Plus-values et remploi : pas de délai supplémentaire pour cause de coronavirus

Les entrepreneurs qui réalisent des plus-values sur certaines immobilisations incorporelles et corporelles peuvent bénéficier d'un report d'imposition, à condition de réinvestir la valeur vénale ou l'indemnité dans le délai imparti. La plus-value est alors imposée au rythme de l'amortissement de l'immobilisation dans laquelle elle a été réinvestie. Ce délai de remploi est un délai de forclusion... même en période de crise du coronavirus.

Quelles plus-values ?

Les plus-values suivantes sont éligibles à une taxation étalée :

les plus-values forcées sur immobilisations corporelles et incorporelles. Il s'agit de plus-values à l'occasion d'un sinistre, d'une expropriation... indépendantes de la volonté du bénéficiaire de l'indemnité ;

les plus-values volontaires sur immobilisations incorporelles sur lesquelles des amortissements ont été admis fiscalement et qui ont la nature d'immobilisations depuis plus de cinq ans ;

les plus-values volontaires sur immobilisations corporelles qui ont la nature d'immobilisations depuis plus de cinq ans (dans une société, cette condition est remplie par définition).

Délai de remploi

Les plus-values volontaires sont soumises à un délai de remploi de trois ans. Mais si vous réinvestissez la plus-value dans un immeuble bâti, un navire ou un aéronef, ce délai est de cinq ans.
En principe, le délai prend cours le premier jour de la période imposable au cours de laquelle la plus-value a été réalisée (si vous réalisez la plus-value en 2021, le délai commence donc en principe à courir à partir du 1er janvier 2021).
Des investissements passés peuvent, sous conditions, également être pris en compte comme un remploi valable.

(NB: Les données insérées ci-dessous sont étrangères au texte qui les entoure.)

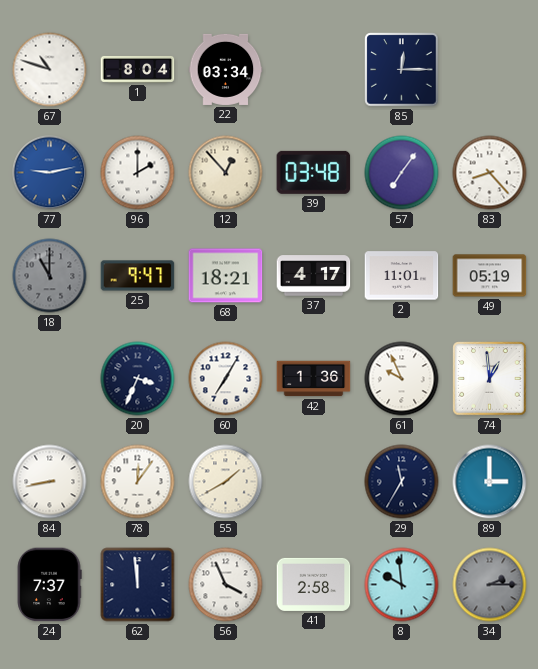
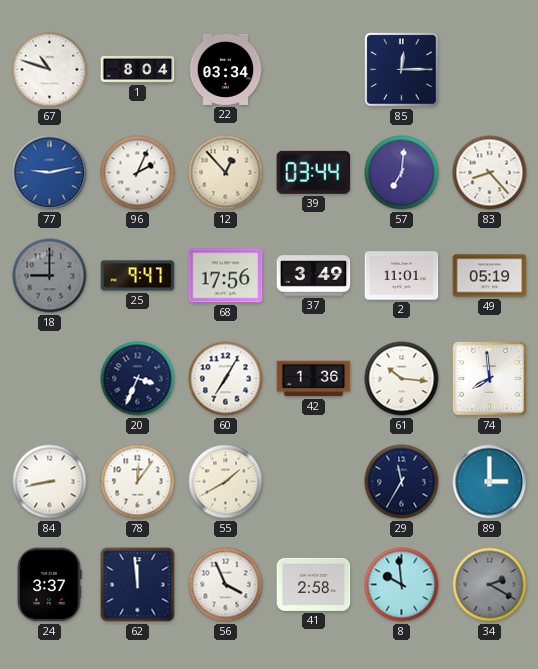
96: 2:00 -> 2:04
39: 03:48 -> 03:44
57: 7:06 -> 7:01
18: 11:00 -> 9:00
68: 18:21 -> 17:56
37: 4:17 -> 3:49
61: 9:56 -> 10:16
74: 12:59 -> 7:59
24: 7:37 -> 3:37
34: 2:15 -> 2:20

En cas de plus-values forcées, vous devez réinvestir dans un délai qui expire trois ans après la fin de la période imposable au cours de laquelle l'indemnité a été perçue. Si un immeuble est ravagé par un incendie en 2020 et vous percevez une indemnité en 2021, vous disposez de trois ans à partir du 31 décembre 2021.

Le coronavirus ne justifie pas un délai de remploi plus long

Imaginons que vous ayez réalisé une plus-value et que vous vous soyez engagé(e) à réinvestir la valeur vénale ou l'indemnité. Si le délai de remploi expire en 2021, cela risque d'être particulièrement difficile. Peut-être les opportunités de réinvestissement sont-elles moins nombreuses ou peut-être rencontrez-vous des problèmes de trésorerie en raison de la crise du coronavirus.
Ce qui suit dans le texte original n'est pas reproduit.